** INPUT FOR THIS TASK follows **

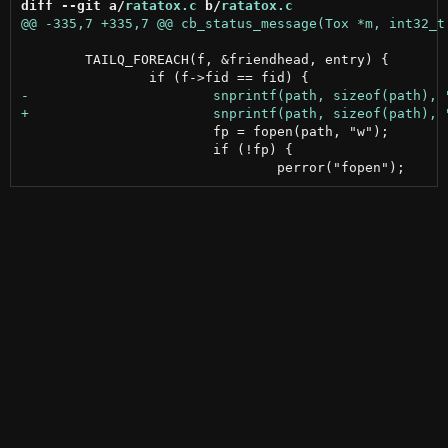
diff --git a/
ratatox.c
 b/
ratatox.c
 	TAILQ_FOREACH(f, &friendhead, entry) {

 			fp = fopen(path, "w");

 			if (!fp) {
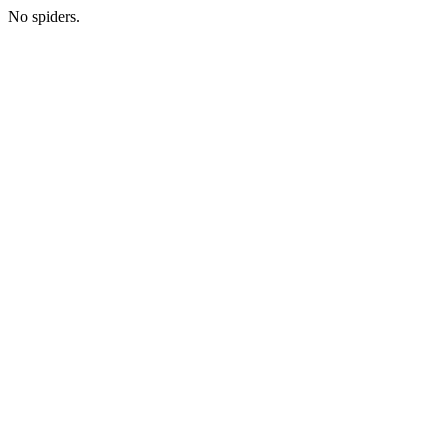
No spiders.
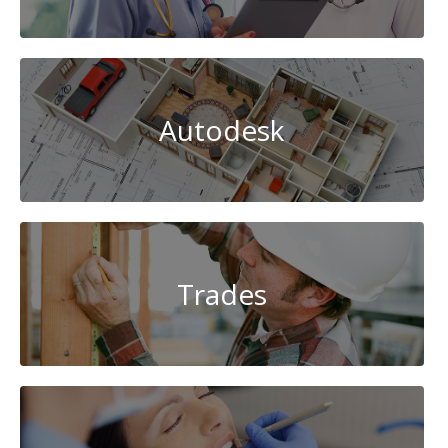
Autodesk
Trades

** End of INPUT FOR THIS TASK **

**WORK TO COMPLETE**
Make an exact copy of all the material, but keep the pictures out of it.

**THE ANSWER**
diff --git a/
ratatox.c
 b/
ratatox.c
 	TAILQ_FOREACH(f, &friendhead, entry) {

 			fp = fopen(path, "w");

 			if (!fp) {
No spiders.
Autodesk
Trades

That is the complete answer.